Nic z tego nie oznacza, iż ​​serial musi poświęcić czas na wyjaśnienie nam każdego z tych elementów. Ale kiedy serial prześlizguje się obok mistycznych elementów, zwracając na nie uwagę tylko wtedy, gdy są istotne dla fabuły, ogranicza to nasze zrozumienie świata. Akty magii w tle lub jej małe przebłyski tu i ówdzie mogłyby dać widzom wgląd w to, jak nasi bohaterowie żyją na co dzień w Śródziemiu, ale zamiast tego magia pozostaje tajemnicą z powodów, które wydają się bardziej podyktowane fabułą niż światem, w którym rozgrywa się historia. jeżeli my, widzowie, ledwo rozumiemy magię w tym świecie i rzadko ją widzimy, to serial nie musi wykonywać ciężkiej pracy polegającej na udowadnianiu nam, dlaczego takie rzeczy jak Pierścienie Władzy mogą być złe lub dlaczego mieszkańcy Númenoru cofają się na myśl o użyciu palantíru wykonanego przez elfów, choćby jeżeli nie ma kanonicznego powodu ich pomyłki.
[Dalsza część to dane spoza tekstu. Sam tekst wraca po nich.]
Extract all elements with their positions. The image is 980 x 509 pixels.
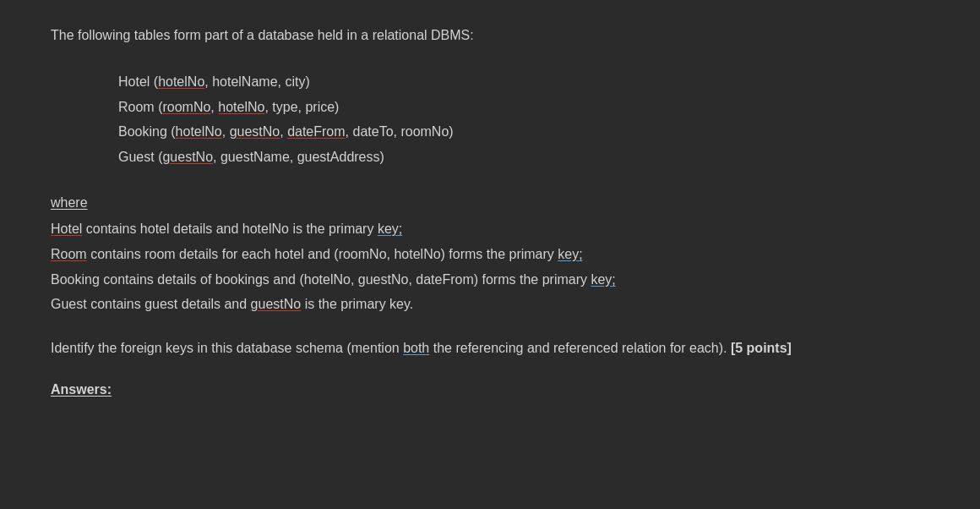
hotel-primary-key: hotelNo [158, 74, 204, 89]
identify-section: Identify the foreign keys in this databa… [51, 337, 929, 359]
room-primary-key-hotelno: hotelNo [218, 100, 264, 114]
room-word: Room [51, 247, 87, 261]
description-lines: Hotel contains hotel details and hotelNo… [51, 216, 929, 316]
guest-desc-line: Guest contains guest details and guestNo… [51, 292, 929, 317]
booking-table-line: Booking (hotelNo, guestNo, dateFrom, dat… [118, 119, 929, 145]
room-table-line: Room (roomNo, hotelNo, type, price) [118, 95, 929, 120]
room-desc-line: Room contains room details for each hote… [51, 242, 929, 267]
identify-text-before: Identify the foreign keys in this databa… [51, 341, 403, 355]
booking-key: key; [591, 272, 615, 287]
guest-no-word: guestNo [251, 297, 302, 311]
answers-label: Answers: [51, 382, 112, 397]
where-section: where Hotel contains hotel details and h… [51, 193, 929, 316]
hotel-desc-line: Hotel contains hotel details and hotelNo… [51, 216, 929, 242]
both-word: both [403, 341, 429, 355]
guest-primary-key: guestNo [162, 150, 213, 164]
points-text: [5 points] [731, 341, 792, 355]
guest-table-line: Guest (guestNo, guestName, guestAddress) [118, 145, 929, 170]
booking-desc-line: Booking contains details of bookings and… [51, 267, 929, 293]
booking-primary-key-hotelno: hotelNo [176, 124, 222, 139]
booking-primary-key-datefrom: dateFrom [287, 124, 345, 139]
room-primary-key-roomno: roomNo [162, 100, 210, 114]
booking-primary-key-guestno: guestNo [230, 124, 280, 139]
hotel-table-line: Hotel (hotelNo, hotelName, city) [118, 69, 929, 95]
identify-text-after: the referencing and referenced relation … [429, 341, 731, 355]
tables-section: Hotel (hotelNo, hotelName, city) Room (r… [118, 69, 929, 169]
hotel-word: Hotel [51, 222, 82, 236]
intro-text: The following tables form part of a data… [51, 25, 929, 46]
hotel-key: key; [378, 222, 402, 236]
answers-section: Answers: [51, 380, 929, 400]
where-label: where [51, 193, 88, 213]
room-key: key; [558, 247, 582, 261]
To prosty skrót, który sprawia, iż ​​cały świat serialu jest o wiele uboższy z powodu jego pominięcia.

Magia jest nieodłącznym elementem Śródziemia Tolkiena. Porusza i kształtuje najważniejsze wydarzenia w serii, ale także przechodzi niezauważona w codziennym życiu niemal wszystkich postaci w opowieści. Najważniejsze w tym wszystkim jest to, iż magia jest obecna, ma własną przestrzeń do życia i oddychania w historii Władcy Pierścieni, wszystko po to, abyśmy zrozumieli, co to znaczy, gdy Sauron używa swojej własnej zepsutej i złej wersji. Zamiast tego, relegując magię do krótkiego marginesu dla w inny sposób ugruntowanego dramatu serialu, Pierścienie Mocy kurczy świat Tolkiena, sprawiając, iż jego bohaterowie są mniej bohaterscy, a złoczyńcy mniej źli, przez co cała opowieść staje się odrobinę nudniejsza.